>>
> Miles Jackson wrote:
>
>> ...same-sex sexual relations occur in most societies, but the linkage
>> of that behavior to a stable, exclusive sexual identity is not a
>> human universal. Good example: ancient Greece. The men who engaged
>> in same sex sexual relations were typically older, married men and
>> young men who would later marry and have a family. There were not
>> "gay" men in ancient Greece...
>
>
> The ignorance expressed in these lines would be astounding were it
> not so commonplace. How can anyone have the chutzpa to write
> about Greek homosexuality without ever having read the *Symposium*?
>
Well, wo, wait.
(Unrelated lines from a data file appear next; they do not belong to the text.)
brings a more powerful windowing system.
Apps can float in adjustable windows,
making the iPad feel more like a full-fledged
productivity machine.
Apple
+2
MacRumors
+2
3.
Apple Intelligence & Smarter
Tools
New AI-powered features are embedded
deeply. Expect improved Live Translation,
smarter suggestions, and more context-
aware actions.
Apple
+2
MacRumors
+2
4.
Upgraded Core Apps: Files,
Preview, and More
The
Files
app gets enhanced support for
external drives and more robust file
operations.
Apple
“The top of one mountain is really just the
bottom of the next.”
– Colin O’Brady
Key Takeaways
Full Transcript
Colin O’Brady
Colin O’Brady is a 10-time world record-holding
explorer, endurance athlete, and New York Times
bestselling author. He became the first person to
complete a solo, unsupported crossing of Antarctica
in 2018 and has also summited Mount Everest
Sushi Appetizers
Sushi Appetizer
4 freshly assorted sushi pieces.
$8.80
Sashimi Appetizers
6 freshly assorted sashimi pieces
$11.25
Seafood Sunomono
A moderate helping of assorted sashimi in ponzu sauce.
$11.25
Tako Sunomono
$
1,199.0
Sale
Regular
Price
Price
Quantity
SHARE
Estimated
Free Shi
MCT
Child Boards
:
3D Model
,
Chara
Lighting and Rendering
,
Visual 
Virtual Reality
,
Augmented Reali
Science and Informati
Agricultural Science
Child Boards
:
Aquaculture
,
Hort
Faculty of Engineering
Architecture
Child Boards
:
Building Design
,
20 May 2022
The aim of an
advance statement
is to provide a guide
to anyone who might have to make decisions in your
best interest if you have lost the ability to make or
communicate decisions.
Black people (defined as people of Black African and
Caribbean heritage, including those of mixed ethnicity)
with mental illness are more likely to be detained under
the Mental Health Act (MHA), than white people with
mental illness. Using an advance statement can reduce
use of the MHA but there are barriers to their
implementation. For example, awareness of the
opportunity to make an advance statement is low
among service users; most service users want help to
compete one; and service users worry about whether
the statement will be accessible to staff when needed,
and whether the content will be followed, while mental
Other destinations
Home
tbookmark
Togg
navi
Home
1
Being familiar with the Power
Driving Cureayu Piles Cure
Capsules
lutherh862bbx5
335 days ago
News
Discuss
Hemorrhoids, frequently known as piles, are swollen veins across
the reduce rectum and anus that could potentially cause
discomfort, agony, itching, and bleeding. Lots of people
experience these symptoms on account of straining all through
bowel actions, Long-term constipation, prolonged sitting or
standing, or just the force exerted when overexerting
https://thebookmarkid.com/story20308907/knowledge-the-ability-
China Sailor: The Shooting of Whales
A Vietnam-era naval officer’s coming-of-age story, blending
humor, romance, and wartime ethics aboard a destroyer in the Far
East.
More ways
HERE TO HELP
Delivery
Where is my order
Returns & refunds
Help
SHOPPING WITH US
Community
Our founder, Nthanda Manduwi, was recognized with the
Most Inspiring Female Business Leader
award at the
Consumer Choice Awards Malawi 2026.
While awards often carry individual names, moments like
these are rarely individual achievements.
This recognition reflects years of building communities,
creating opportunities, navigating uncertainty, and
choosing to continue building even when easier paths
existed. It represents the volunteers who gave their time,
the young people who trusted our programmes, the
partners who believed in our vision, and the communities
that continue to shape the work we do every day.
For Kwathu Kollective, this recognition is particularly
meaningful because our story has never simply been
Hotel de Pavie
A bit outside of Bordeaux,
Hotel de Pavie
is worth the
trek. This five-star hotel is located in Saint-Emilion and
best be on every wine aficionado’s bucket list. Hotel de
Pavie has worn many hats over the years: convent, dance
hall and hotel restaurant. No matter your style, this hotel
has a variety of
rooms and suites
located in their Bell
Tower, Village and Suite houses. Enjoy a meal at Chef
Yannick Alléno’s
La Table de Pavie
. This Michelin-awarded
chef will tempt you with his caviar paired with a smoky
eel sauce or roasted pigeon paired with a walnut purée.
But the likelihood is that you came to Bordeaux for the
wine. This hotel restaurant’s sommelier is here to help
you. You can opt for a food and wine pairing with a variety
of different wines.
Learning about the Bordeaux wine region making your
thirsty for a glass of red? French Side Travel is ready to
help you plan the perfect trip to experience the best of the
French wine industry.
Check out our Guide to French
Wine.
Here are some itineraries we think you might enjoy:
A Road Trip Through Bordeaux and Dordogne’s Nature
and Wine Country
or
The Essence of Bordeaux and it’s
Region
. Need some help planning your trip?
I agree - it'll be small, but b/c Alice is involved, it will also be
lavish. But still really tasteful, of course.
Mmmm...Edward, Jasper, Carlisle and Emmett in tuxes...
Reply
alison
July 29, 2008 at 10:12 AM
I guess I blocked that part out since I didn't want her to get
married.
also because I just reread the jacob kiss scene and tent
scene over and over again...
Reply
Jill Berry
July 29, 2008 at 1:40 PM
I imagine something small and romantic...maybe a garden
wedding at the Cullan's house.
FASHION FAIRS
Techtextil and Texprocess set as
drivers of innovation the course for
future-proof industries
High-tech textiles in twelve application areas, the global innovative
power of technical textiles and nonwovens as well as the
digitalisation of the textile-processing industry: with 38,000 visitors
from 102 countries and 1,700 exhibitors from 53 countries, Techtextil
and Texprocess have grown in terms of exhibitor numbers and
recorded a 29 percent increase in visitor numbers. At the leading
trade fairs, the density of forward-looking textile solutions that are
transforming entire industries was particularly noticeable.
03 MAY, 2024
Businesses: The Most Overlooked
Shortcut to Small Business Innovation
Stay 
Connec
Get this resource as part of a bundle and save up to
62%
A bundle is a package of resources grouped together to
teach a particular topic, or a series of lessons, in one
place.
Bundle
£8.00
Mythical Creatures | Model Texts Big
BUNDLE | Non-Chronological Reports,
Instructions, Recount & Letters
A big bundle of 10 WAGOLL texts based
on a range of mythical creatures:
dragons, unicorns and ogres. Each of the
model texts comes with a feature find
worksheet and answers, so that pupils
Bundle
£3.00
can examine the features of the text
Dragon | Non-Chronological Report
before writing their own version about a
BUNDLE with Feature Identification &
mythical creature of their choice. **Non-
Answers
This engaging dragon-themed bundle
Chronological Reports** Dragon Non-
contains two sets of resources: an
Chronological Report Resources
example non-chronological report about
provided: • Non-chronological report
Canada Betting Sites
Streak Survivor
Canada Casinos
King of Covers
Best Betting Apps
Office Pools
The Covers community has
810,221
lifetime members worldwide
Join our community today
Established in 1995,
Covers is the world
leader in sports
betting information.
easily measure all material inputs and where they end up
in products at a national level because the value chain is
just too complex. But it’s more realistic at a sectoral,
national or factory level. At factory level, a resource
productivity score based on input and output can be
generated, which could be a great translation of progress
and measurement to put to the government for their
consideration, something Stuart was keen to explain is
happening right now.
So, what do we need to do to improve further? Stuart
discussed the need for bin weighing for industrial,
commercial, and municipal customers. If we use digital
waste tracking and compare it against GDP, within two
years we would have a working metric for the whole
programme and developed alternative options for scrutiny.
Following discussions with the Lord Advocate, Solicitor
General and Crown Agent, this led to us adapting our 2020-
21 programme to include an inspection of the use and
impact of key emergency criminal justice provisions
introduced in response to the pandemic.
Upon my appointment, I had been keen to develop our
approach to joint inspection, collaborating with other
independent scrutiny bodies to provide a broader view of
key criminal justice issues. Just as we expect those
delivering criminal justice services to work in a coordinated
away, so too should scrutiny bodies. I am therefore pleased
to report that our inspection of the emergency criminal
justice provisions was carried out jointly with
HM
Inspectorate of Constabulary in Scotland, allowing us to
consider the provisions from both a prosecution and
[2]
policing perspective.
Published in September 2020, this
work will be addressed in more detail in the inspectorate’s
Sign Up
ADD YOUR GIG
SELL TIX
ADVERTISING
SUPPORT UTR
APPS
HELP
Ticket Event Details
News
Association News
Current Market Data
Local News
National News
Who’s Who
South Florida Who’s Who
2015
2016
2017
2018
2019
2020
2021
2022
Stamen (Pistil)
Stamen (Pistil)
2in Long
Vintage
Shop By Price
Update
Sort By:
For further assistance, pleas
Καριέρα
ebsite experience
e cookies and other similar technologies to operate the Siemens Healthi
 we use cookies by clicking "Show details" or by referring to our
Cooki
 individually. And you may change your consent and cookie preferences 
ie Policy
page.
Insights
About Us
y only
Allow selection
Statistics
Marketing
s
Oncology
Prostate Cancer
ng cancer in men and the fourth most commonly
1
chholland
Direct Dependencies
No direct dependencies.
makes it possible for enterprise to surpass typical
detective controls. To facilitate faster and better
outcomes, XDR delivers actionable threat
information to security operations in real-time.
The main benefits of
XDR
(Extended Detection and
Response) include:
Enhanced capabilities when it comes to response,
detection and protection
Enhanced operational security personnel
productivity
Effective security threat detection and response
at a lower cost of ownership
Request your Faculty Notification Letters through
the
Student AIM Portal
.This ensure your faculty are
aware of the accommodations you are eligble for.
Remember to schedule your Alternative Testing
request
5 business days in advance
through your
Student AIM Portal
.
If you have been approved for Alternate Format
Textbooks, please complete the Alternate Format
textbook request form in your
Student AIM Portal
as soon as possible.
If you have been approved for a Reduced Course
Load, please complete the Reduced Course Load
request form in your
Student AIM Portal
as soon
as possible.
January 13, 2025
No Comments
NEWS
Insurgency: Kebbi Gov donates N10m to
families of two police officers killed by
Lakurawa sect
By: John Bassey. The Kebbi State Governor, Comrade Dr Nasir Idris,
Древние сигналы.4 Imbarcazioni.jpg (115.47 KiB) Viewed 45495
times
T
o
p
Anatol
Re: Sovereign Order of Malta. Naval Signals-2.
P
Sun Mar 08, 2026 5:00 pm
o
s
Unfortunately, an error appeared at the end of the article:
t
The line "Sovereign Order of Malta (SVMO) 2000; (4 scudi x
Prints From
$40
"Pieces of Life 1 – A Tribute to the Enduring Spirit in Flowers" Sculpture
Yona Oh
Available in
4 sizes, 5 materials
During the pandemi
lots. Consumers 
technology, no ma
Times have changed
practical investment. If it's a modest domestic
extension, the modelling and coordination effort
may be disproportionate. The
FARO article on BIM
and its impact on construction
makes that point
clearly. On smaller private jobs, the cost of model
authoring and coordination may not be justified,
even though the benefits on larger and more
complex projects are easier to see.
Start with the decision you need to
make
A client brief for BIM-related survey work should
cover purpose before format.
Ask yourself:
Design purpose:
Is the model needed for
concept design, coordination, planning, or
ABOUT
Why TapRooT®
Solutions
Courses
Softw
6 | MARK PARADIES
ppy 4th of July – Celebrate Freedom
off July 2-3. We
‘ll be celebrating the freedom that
Aristophanes' bit in the Symposium is one of my all time
faves, but it does not contradict what Miles wrote. For the Greeks, it
may have mostly been what is the case in some parts of the world today:
women for babies; men for pleasure. And then, remember, he quotes
Aristophanes in order to prefigure the "spiritual" mating he celebrates
at the end, not really because he agrees with Aristophanes. We may think
that Aristophanes was right; but Plato didn't. He just found that bit
dramatically and poetically useful.
Homosexuality was so common and so accepted in Greece, that Alcibiades' final story in the Symposium, about how Socrates refused to have sex with him, is meant to shock. But this is not the same as saying that Greeks identified themselves exclusively as homosexuals in the way that some men do today. That's all that Miles was arguing. I think.
BTW. The Symposium is really a great (poetic) work.